A generator is considered separately derived when transfer equipment switches the neutral conductor, breaking the direct connection to the utility-supplied neutral. If the generator’s neutral stays connected to the utility neutral through the transfer switch, it is not a separately derived system and doesn’t need its own grounding electrode connection.
When a system qualifies as separately derived, the NEC requires a system bonding jumper, an unspliced conductor connecting the neutral to the equipment grounding path and the metal enclosure. This jumper must be installed at only one location, either at the transformer or generator itself, or at the first disconnecting means. Installing it at both locations creates a parallel path for neutral current through metal enclosures, raceways, and even building steel, which is both a code violation and a genuine shock and fire hazard.
Portable and Vehicle-Mounted Generators
Portable generators follow a simplified set of rules. The generator’s metal frame can serve as the grounding point, eliminating the need for a separate grounding electrode like a ground rod, as long as specific conditions are met. The generator must only supply equipment that is either mounted directly on the generator or connected through cord-and-plug receptacles built into the unit. All receptacle grounding terminals, non-current-carrying metal parts of connected equipment, and the generator frame must be bonded together.

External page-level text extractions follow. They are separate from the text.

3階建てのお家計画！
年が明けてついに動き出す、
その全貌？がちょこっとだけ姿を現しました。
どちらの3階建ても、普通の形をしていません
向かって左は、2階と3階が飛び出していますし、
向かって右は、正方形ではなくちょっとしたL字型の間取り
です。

This is why portable generators used on job sites or during power outages don’t typically need a ground rod driven into the earth. The frame itself acts as the ground reference for everything plugged into it. If the generator feeds a building’s wiring through a transfer switch, however, the standard grounding rules for the building’s electrical system apply.
Solar Photovoltaic Systems
Solar PV arrays operate on DC power and have their own grounding provisions under the NEC. PV systems can use various configurations, including two-wire circuits and solidly grounded circuits. The critical safety requirement is ground-fault protection: any PV DC circuit exceeding 30 volts or 8 amperes must have a Ground-Fault Detector-Interrupter (GFDI) to reduce fire risk. This device detects current leaking to ground and disconnects the faulted circuit.

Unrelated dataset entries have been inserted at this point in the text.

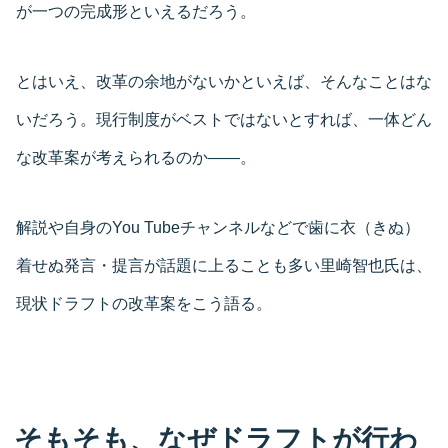
が一つの完成形といえるだろう。
とはいえ、改革の余地がないかといえば、そんなことはな
いだろう。現行制度がベストではないとすれば、一体どん
な改革案が考えられるのか――。
解説や自身のYou Tubeチャンネルなどで歯に衣（きぬ）
着せぬ発言・提言が話題に上ることも多い里崎智也氏は、
現状ドラフトの改革案をこう語る。
そもそも、なぜドラフトが行わ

GFDI equipment must provide a visible fault indication at an accessible location so system owners or maintenance personnel can identify problems. Some solidly grounded PV circuits are exempt from the GFDI requirement, but the vast majority of residential and commercial solar installations exceed the 30-volt and 8-ampere thresholds and need this protection.

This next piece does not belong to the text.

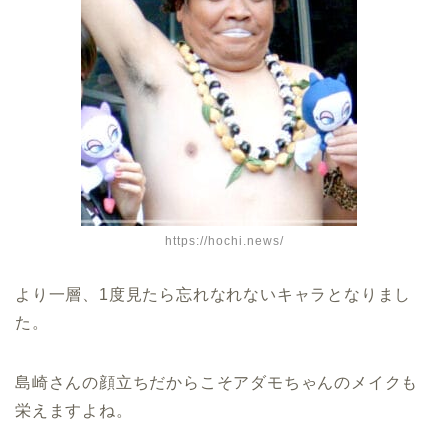
https://hochi.news/
より一層、1度見たら忘れなれないキャラとなりまし
た。
島崎さんの顔立ちだからこそアダモちゃんのメイクも
栄えますよね。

Grounding Electrode Requirements
Once you’ve established that a system must be grounded, the NEC specifies what it connects to. There are eight recognized types of grounding electrodes:
- Metal underground water pipe, at least 10 feet in contact with earth
- Concrete-encased electrode, sometimes called a “Ufer ground,” using rebar or bare copper encased in a building’s foundation
- Metal in-ground support structure, such as steel building columns with direct earth contact
- Ground ring, a bare copper conductor encircling the building underground
- Rod and pipe electrodes, the classic 8-foot ground rod driven into the earth
- Plate electrodes, flat metal plates buried at a minimum depth
- Other listed electrodes, commercially manufactured products tested and approved for grounding
- Other local underground metal systems, such as well casings or underground tanks
A key rule that often catches people off guard: any of these electrodes that already exist at a building must be bonded together into a single grounding electrode system. You can’t pick one and ignore the others. If your building has a metal water pipe entering the foundation and rebar in the concrete slab, both must be connected. This creates multiple paths to earth and lowers the overall resistance of the grounding system, which helps fault current flow efficiently and trip protective devices quickly.